Bracket of life.
Sunday, August 2nd, 2020
We were talking about the life of Erle Stanley Gardner in the context of Perry Mason, the new version that’s currently running on HBO.
I was surprised to hear that in this new one Mason was a veteran of World War I and that much of the action is taking place in 1932. Maybe it’s my consumption of season after season of Perry Mason episodes (the CBS version) that fixed Mason in my head as an artifact of the late 1950s and 1960s America.

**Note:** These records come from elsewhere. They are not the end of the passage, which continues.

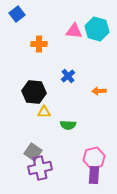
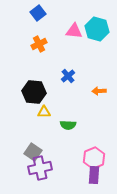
blue square: moved 21 px right, 1 px up
orange cross: rotated 28 degrees counterclockwise
pink hexagon: rotated 10 degrees counterclockwise
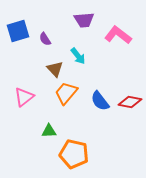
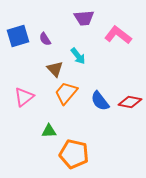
purple trapezoid: moved 2 px up
blue square: moved 5 px down
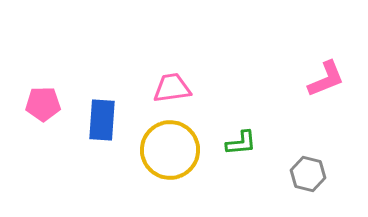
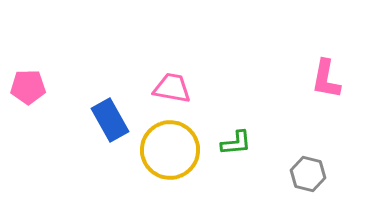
pink L-shape: rotated 123 degrees clockwise
pink trapezoid: rotated 18 degrees clockwise
pink pentagon: moved 15 px left, 17 px up
blue rectangle: moved 8 px right; rotated 33 degrees counterclockwise
green L-shape: moved 5 px left
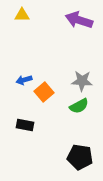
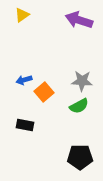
yellow triangle: rotated 35 degrees counterclockwise
black pentagon: rotated 10 degrees counterclockwise
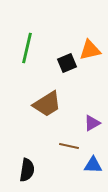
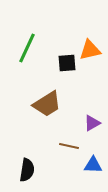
green line: rotated 12 degrees clockwise
black square: rotated 18 degrees clockwise
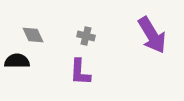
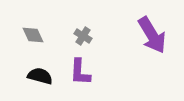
gray cross: moved 3 px left; rotated 18 degrees clockwise
black semicircle: moved 23 px right, 15 px down; rotated 15 degrees clockwise
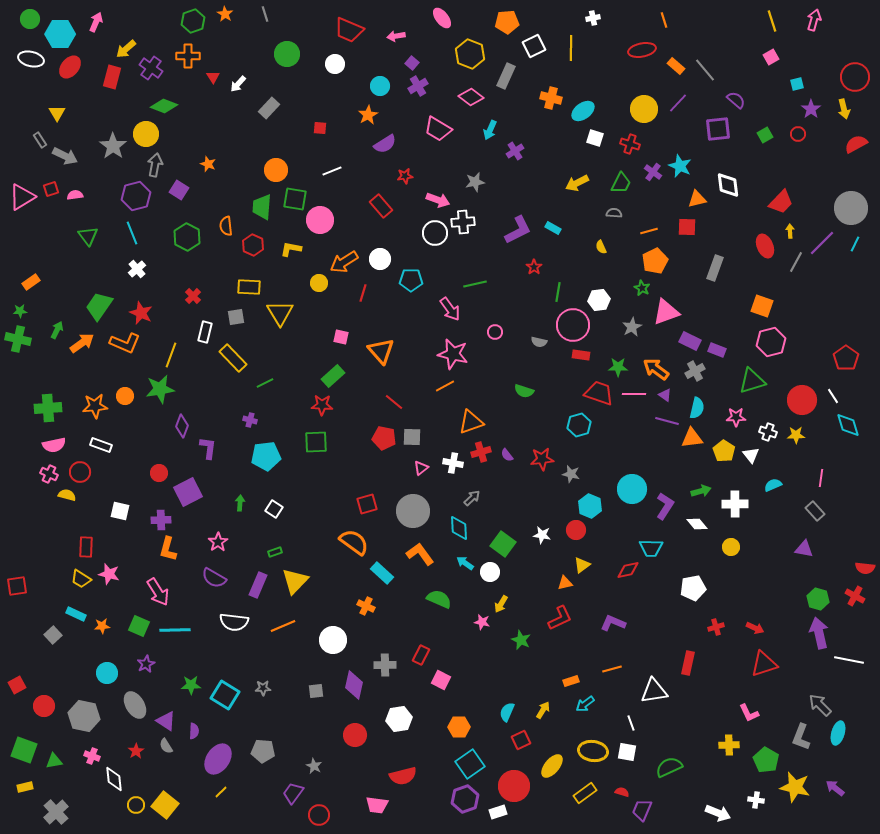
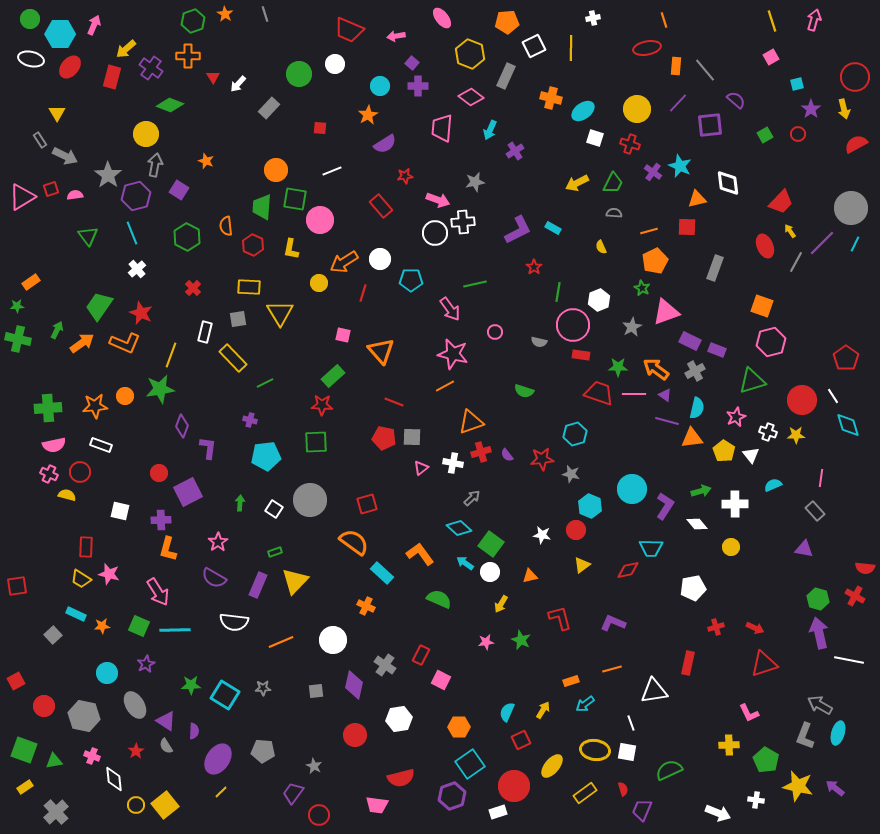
pink arrow at (96, 22): moved 2 px left, 3 px down
red ellipse at (642, 50): moved 5 px right, 2 px up
green circle at (287, 54): moved 12 px right, 20 px down
orange rectangle at (676, 66): rotated 54 degrees clockwise
purple cross at (418, 86): rotated 30 degrees clockwise
green diamond at (164, 106): moved 6 px right, 1 px up
yellow circle at (644, 109): moved 7 px left
pink trapezoid at (438, 129): moved 4 px right, 1 px up; rotated 64 degrees clockwise
purple square at (718, 129): moved 8 px left, 4 px up
gray star at (113, 146): moved 5 px left, 29 px down
orange star at (208, 164): moved 2 px left, 3 px up
green trapezoid at (621, 183): moved 8 px left
white diamond at (728, 185): moved 2 px up
yellow arrow at (790, 231): rotated 32 degrees counterclockwise
yellow L-shape at (291, 249): rotated 90 degrees counterclockwise
red cross at (193, 296): moved 8 px up
white hexagon at (599, 300): rotated 15 degrees counterclockwise
green star at (20, 311): moved 3 px left, 5 px up
gray square at (236, 317): moved 2 px right, 2 px down
pink square at (341, 337): moved 2 px right, 2 px up
red line at (394, 402): rotated 18 degrees counterclockwise
pink star at (736, 417): rotated 24 degrees counterclockwise
cyan hexagon at (579, 425): moved 4 px left, 9 px down
gray circle at (413, 511): moved 103 px left, 11 px up
cyan diamond at (459, 528): rotated 45 degrees counterclockwise
green square at (503, 544): moved 12 px left
orange triangle at (565, 583): moved 35 px left, 7 px up
red L-shape at (560, 618): rotated 80 degrees counterclockwise
pink star at (482, 622): moved 4 px right, 20 px down; rotated 21 degrees counterclockwise
orange line at (283, 626): moved 2 px left, 16 px down
gray cross at (385, 665): rotated 35 degrees clockwise
red square at (17, 685): moved 1 px left, 4 px up
gray arrow at (820, 705): rotated 15 degrees counterclockwise
gray L-shape at (801, 737): moved 4 px right, 1 px up
yellow ellipse at (593, 751): moved 2 px right, 1 px up
green semicircle at (669, 767): moved 3 px down
red semicircle at (403, 776): moved 2 px left, 2 px down
yellow rectangle at (25, 787): rotated 21 degrees counterclockwise
yellow star at (795, 787): moved 3 px right, 1 px up
red semicircle at (622, 792): moved 1 px right, 3 px up; rotated 56 degrees clockwise
purple hexagon at (465, 799): moved 13 px left, 3 px up
yellow square at (165, 805): rotated 12 degrees clockwise
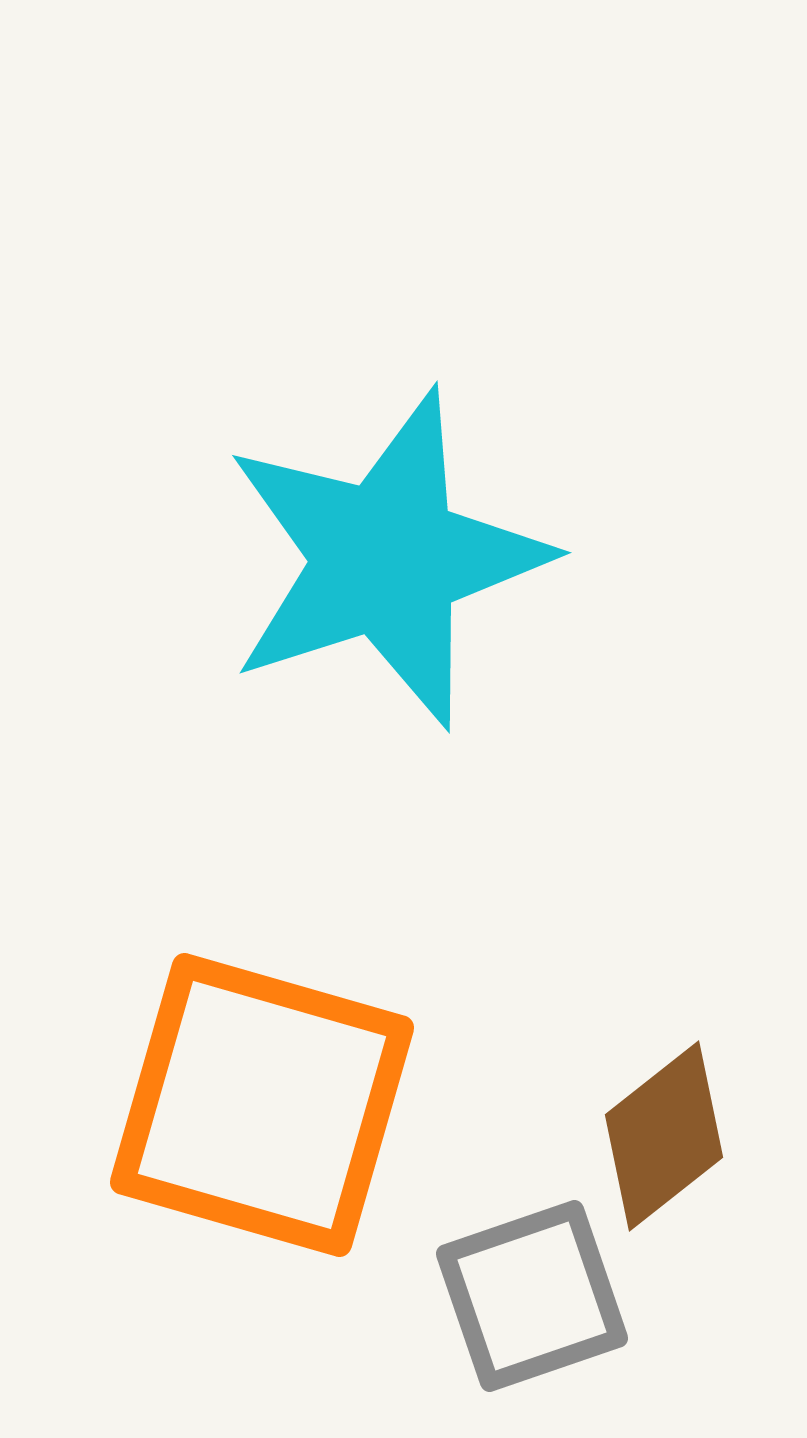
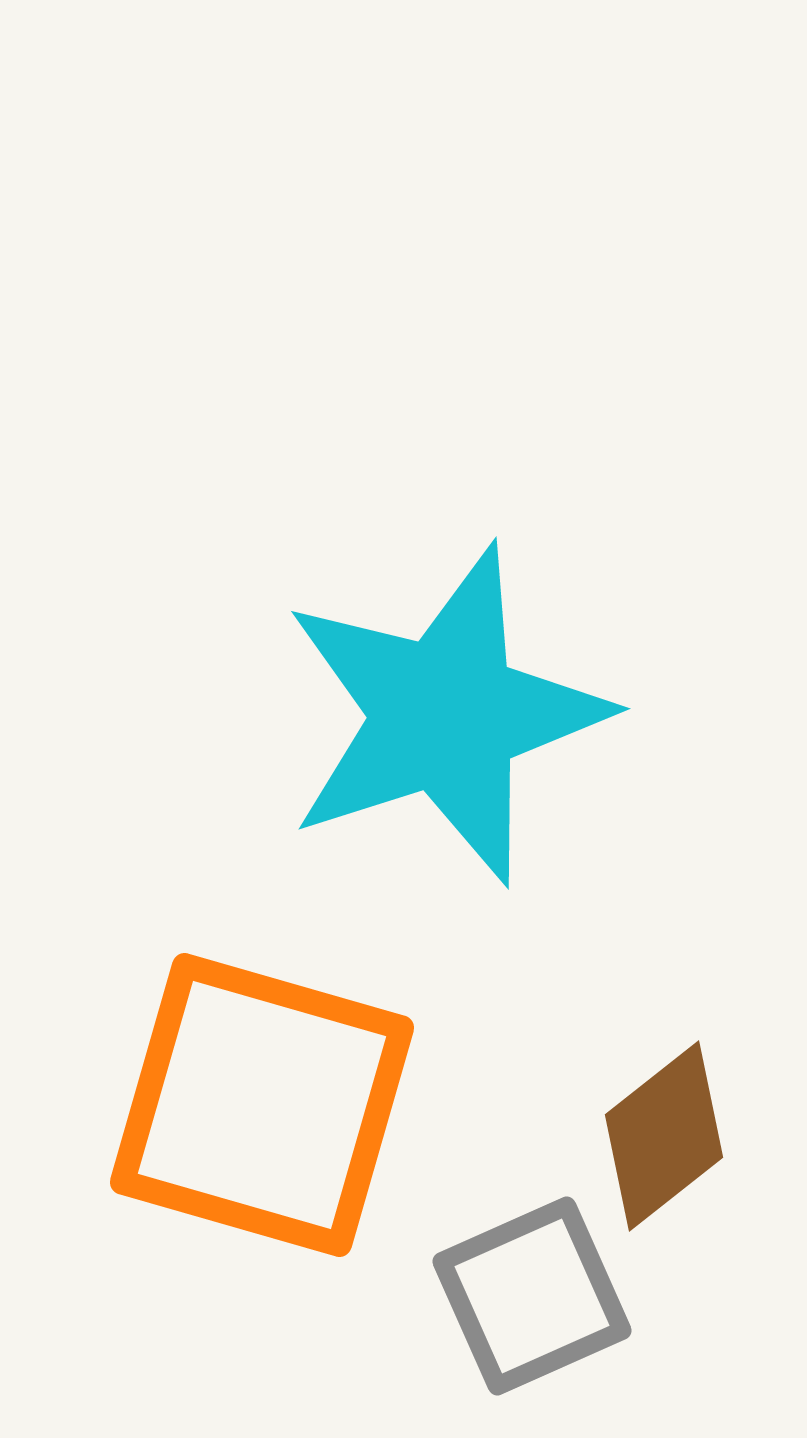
cyan star: moved 59 px right, 156 px down
gray square: rotated 5 degrees counterclockwise
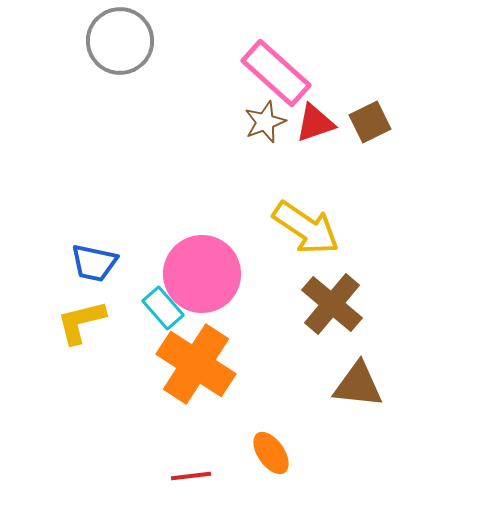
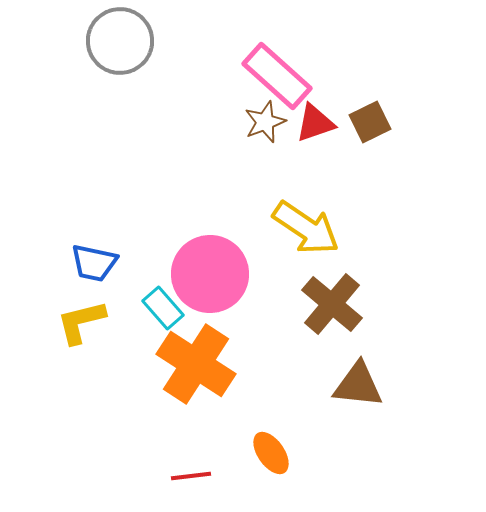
pink rectangle: moved 1 px right, 3 px down
pink circle: moved 8 px right
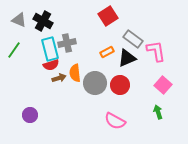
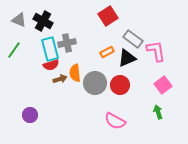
brown arrow: moved 1 px right, 1 px down
pink square: rotated 12 degrees clockwise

But sure enough, Gardner published the first Mason story in 1933. And Gardner himself lived from 1889 to 1970. Sammy said “that’s my grandmother’s lifespan.” And I was thinking how filled with change a time it was, with wars and pandemics and depression and so on.
We don’t get to pick when we’re born, and the changes in technology, politics and all the ways we live are very much calibrated in our memories by how old we were when we experienced this, or that, or the other thing. We live our lives out in between the brackets of our birth and demise.
For me, CBS Perry is a record of the beginning of my lifeāit began airing way before I was old enough to even look at a TV, but the last couple of seasons were definitely on in their orignal airings at our house.
Depression-era Perry is something else entirely. I’ll have to see what they make of that.
I might have to read some old Erle Stanley Gardner Perry Mason stories with a sharper sense of when they were written and when they became popular. It’s a lot earlier than Raymond Burr, a 1957 Thunderbird, and a Los Angeles growing into the 1960s.